Retrieve Table of Contents
Contents
[
Hide
]
Retrieve Table of Contents in Java
GroupDocs.Parser, a Java API (which is a part of Conholdate.Total for Java) allows you to extract table of contents from documents, please use the getToc method:
Iterable<TocItem> getToc();
TocItem class has the following members:
Member | Description |
---|---|
getDepth | The depth level. |
getPageIndex | The page index. |
getText | The text. |
extractText | Extracts a text from the document to which TocItem object refers. |
Follow the steps below to extract extract table of contents from the document:
- Instantiate Parser object for the initial document;
- Call getToc method and obtain collection of TocItem objects;
- Check if collection isn’t null (table of contents extraction is supported for the document);
- Iterate through the collection and get page index to extract a page text from the document.

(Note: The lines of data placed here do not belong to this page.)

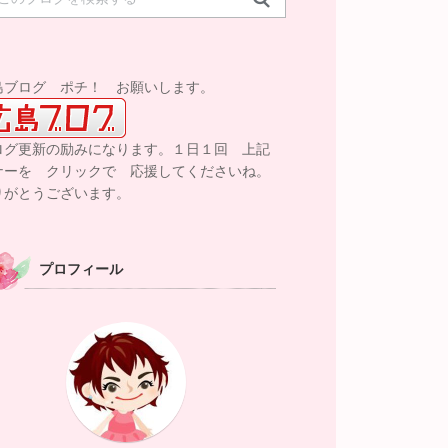
島ブログ ポチ！ お願いします。
ログ更新の励みになります。１日１回 上記
ナーを クリックで 応援してくださいね。
りがとうございます。
プロフィール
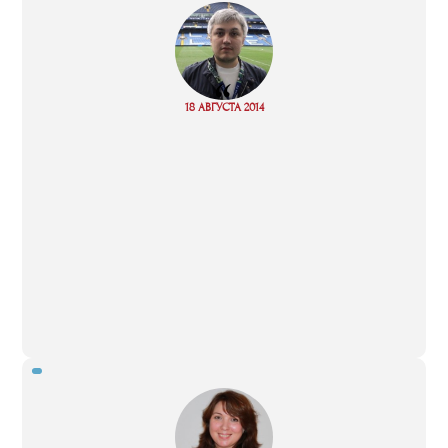
“
Read
18 АВГУСТА 2014
more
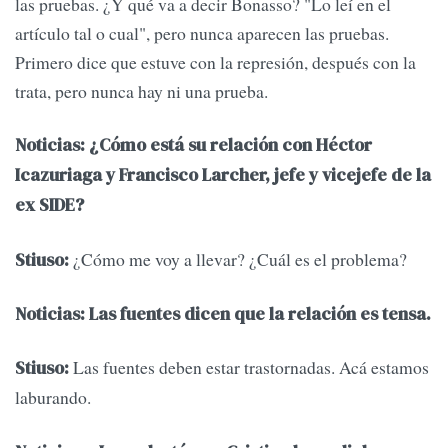
las pruebas. ¿Y qué va a decir Bonasso? "Lo leí en el
artículo tal o cual", pero nunca aparecen las pruebas.
Primero dice que estuve con la represión, después con la
trata, pero nunca hay ni una prueba.
Noticias: ¿Cómo está su relación con Héctor
Icazuriaga y Francisco Larcher, jefe y vicejefe de la
ex SIDE?
¿Cómo me voy a llevar? ¿Cuál es el problema?
Stiuso:
Noticias: Las fuentes dicen que la relación es tensa.
Las fuentes deben estar trastornadas. Acá estamos
Stiuso:
laburando.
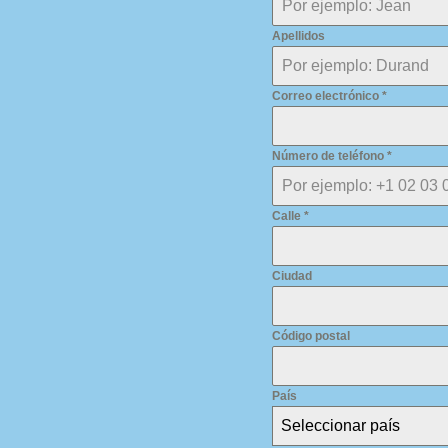
Apellidos
Correo electrónico
*
Número de teléfono
*
Calle
*
Ciudad
Código postal
País
Seleccionar país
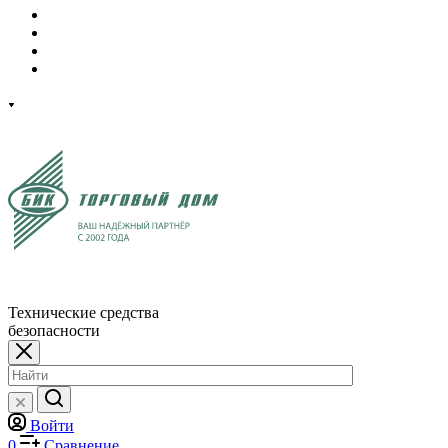
Технические средства
безопасности
Войти
0
Сравнение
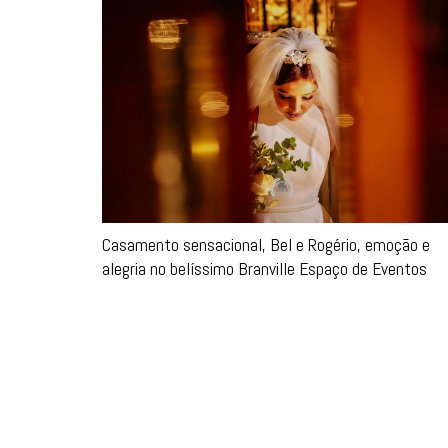
Casamento sensacional, Bel e Rogério, emoção e
alegria no belíssimo Branville Espaço de Eventos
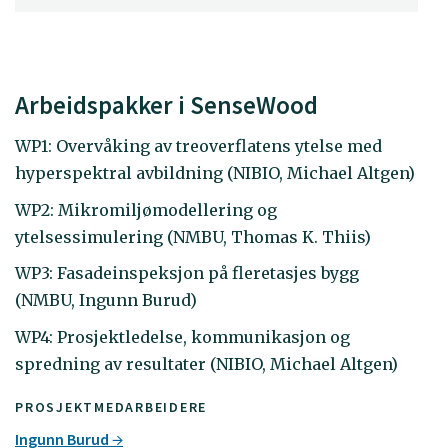
Arbeidspakker i SenseWood
WP1: Overvåking av treoverflatens ytelse med
hyperspektral avbildning (NIBIO, Michael Altgen)
WP2: Mikromiljømodellering og
ytelsessimulering (NMBU, Thomas K. Thiis)
WP3: Fasadeinspeksjon på fleretasjes bygg
(NMBU, Ingunn Burud)
WP4: Prosjektledelse, kommunikasjon og
spredning av resultater (NIBIO, Michael Altgen)
PROSJEKTMEDARBEIDERE
Ingunn Burud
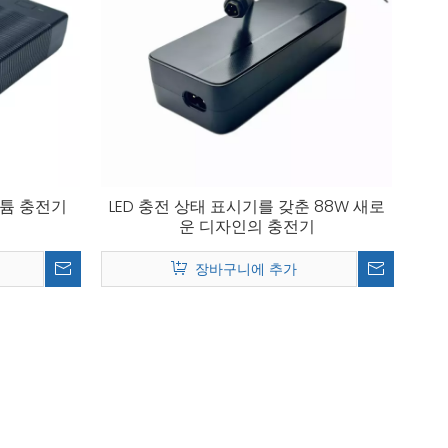
리튬 충전기
LED 충전 상태 표시기를 갖춘 88W 새로
운 디자인의 충전기
장바구니에 추가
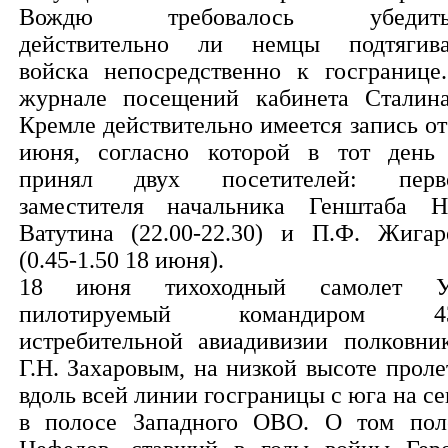
Вождю требовалось убедитьс
действительно ли немцы подтягив
войска непосредственно к госгранице
журнале посещений кабинета Сталин
Кремле действительно имеется запись от
июня, согласно которой в тот день
принял двух посетителей: перв
заместителя начальника Генштаба Н
Ватутина (22.00-22.30) и П.Ф. Жигар
(0.45-1.50 18 июня).
18 июня тихоходный самолет У
пилотируемый командиром 43
истребительной авиадивизии полковни
Г.Н. Захаровым, на низкой высоте проле
вдоль всей линии госграницы с юга на се
в полосе Западного ОВО. О том пол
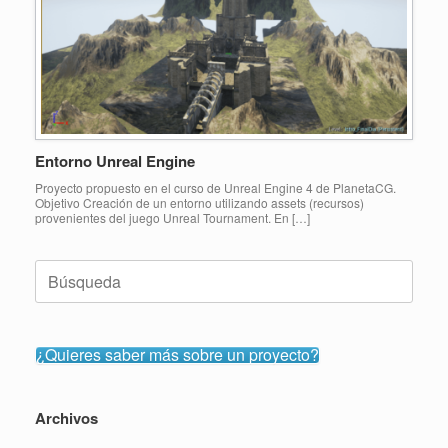
Entorno Unreal Engine
Proyecto propuesto en el curso de Unreal Engine 4 de PlanetaCG.
Objetivo Creación de un entorno utilizando assets (recursos)
provenientes del juego Unreal Tournament. En […]
Buscar:
¿Quieres saber más sobre un proyecto?
Archivos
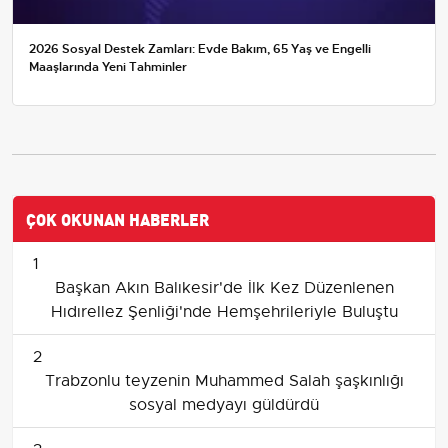
2026 Sosyal Destek Zamları: Evde Bakım, 65 Yaş ve Engelli
Maaşlarında Yeni Tahminler
ÇOK OKUNAN HABERLER
1
Başkan Akın Balıkesir'de İlk Kez Düzenlenen
Hıdırellez Şenliği'nde Hemşehrileriyle Buluştu
2
Trabzonlu teyzenin Muhammed Salah şaşkınlığı
sosyal medyayı güldürdü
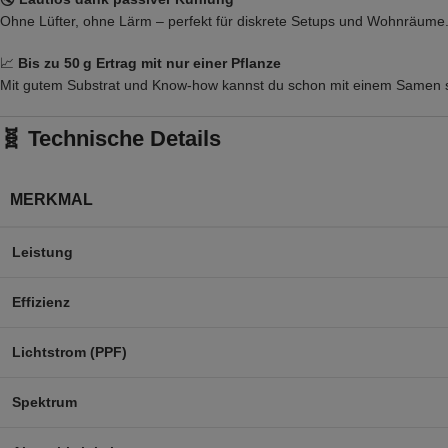
Ohne Lüfter, ohne Lärm – perfekt für diskrete Setups und Wohnräume
📈
Bis zu 50 g Ertrag mit nur einer Pflanze
Mit gutem Substrat und Know-how kannst du schon mit einem Samen st
🧬 Technische Details
MERKMAL
Leistung
Effizienz
Lichtstrom (PPF)
Spektrum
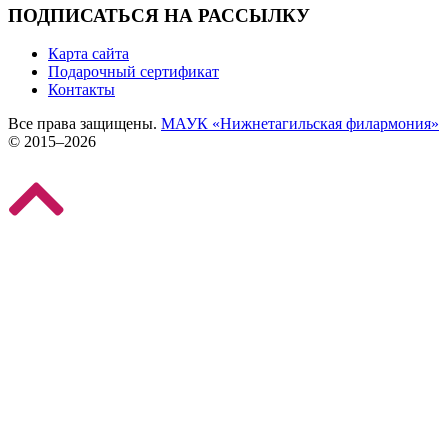
ПОДПИСАТЬСЯ НА РАССЫЛКУ
Карта сайта
Подарочный сертификат
Контакты
Все права защищены.
МАУК «Нижнетагильская филармония»
© 2015–2026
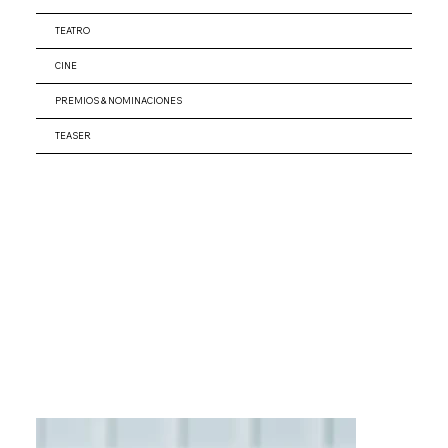
TEATRO
CINE
PREMIOS & NOMINACIONES
TEASER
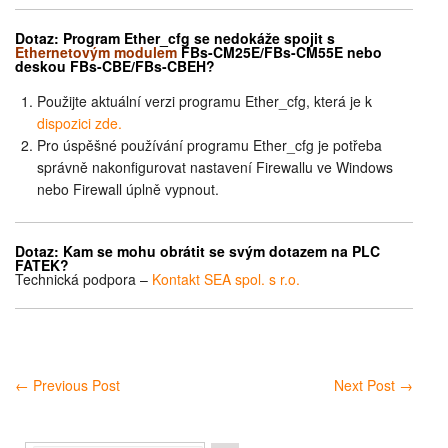
Dotaz:
Program Ether_cfg se nedokáže spojit
s
Ethernetovým modulem
FBs-CM25E/FBs-CM55E nebo
deskou FBs-CBE
/FBs-CBEH
?
Použijte aktuální verzi programu Ether_cfg, která je k
dispozici zde.
Pro úspěšné používání programu Ether_cfg je potřeba
správně nakonfigurovat nastavení Firewallu ve Windows
nebo Firewall úplně vypnout.
Dotaz: Kam se mohu obrátit se svým dotazem na PLC
FATEK
?
Technická podpora –
Kontakt SEA spol. s r.o.
←
Previous Post
Next Post
→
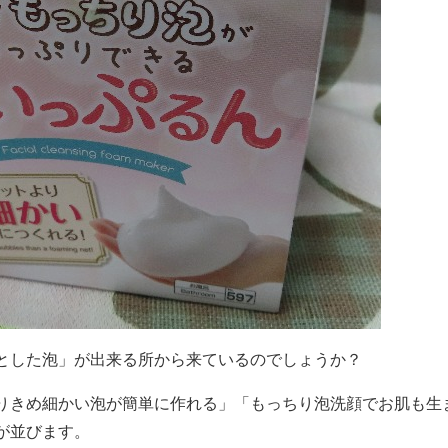
とした泡」が出来る所から来ているのでしょうか？
りきめ細かい泡が簡単に作れる」「もっちり泡洗顔でお肌も生
が並びます。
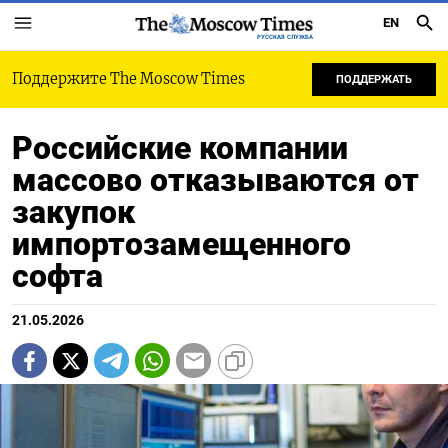
EN
РУССКАЯ СЛУЖБА
Поддержите The Moscow Times
ПОДДЕРЖАТЬ
Российские компании
массово отказываются от
закупок
импортозамещенного
софта
21.05.2026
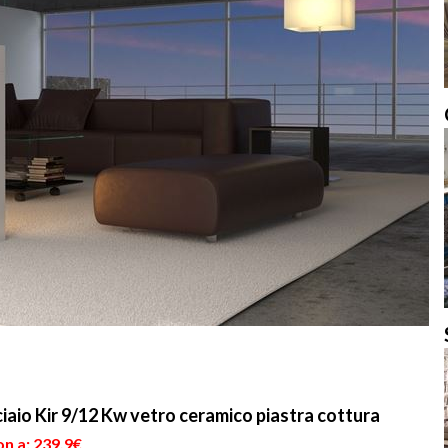
iaio Kir 9/12 Kw vetro ceramico piastra cottura
n a: 239,9€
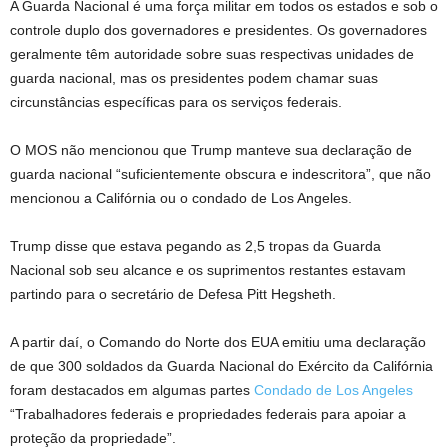
A Guarda Nacional é uma força militar em todos os estados e sob o
controle duplo dos governadores e presidentes. Os governadores
geralmente têm autoridade sobre suas respectivas unidades de
guarda nacional, mas os presidentes podem chamar suas
circunstâncias específicas para os serviços federais.
O MOS não mencionou que Trump manteve sua declaração de
guarda nacional “suficientemente obscura e indescritora”, que não
mencionou a Califórnia ou o condado de Los Angeles.
Trump disse que estava pegando as 2,5 tropas da Guarda
Nacional sob seu alcance e os suprimentos restantes estavam
partindo para o secretário de Defesa Pitt Hegsheth.
A partir daí, o Comando do Norte dos EUA emitiu uma declaração
de que 300 soldados da Guarda Nacional do Exército da Califórnia
foram destacados em algumas partes
Condado de Los Angeles
“Trabalhadores federais e propriedades federais para apoiar a
proteção da propriedade”.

The following example shows how to extract table of contents from CHM file:
// Create an instance of Parser class
try (Parser parser = new Parser(Constants.SampleChm)) {
// Check if text extraction is supported
if (!parser.getFeatures().isText()) {
System.out.println("Text extraction isn't supported.");
return;
}
// Check if toc extraction is supported
if (!parser.getFeatures().isToc()) {
System.out.println("Toc extraction isn't supported.");
return;
}
// Get table of contents
Iterable<TocItem> toc = parser.getToc();
// Iterate over items
for (TocItem i : toc) {
// Print the Toc text
System.out.println(i.getText());
// Check if page index has a value
if (i.getPageIndex() == null) {
continue;
}
// Extract a page text
try (TextReader reader = parser.getText(i.getPageIndex())) {
System.out.println(reader.readToEnd());
}
}
}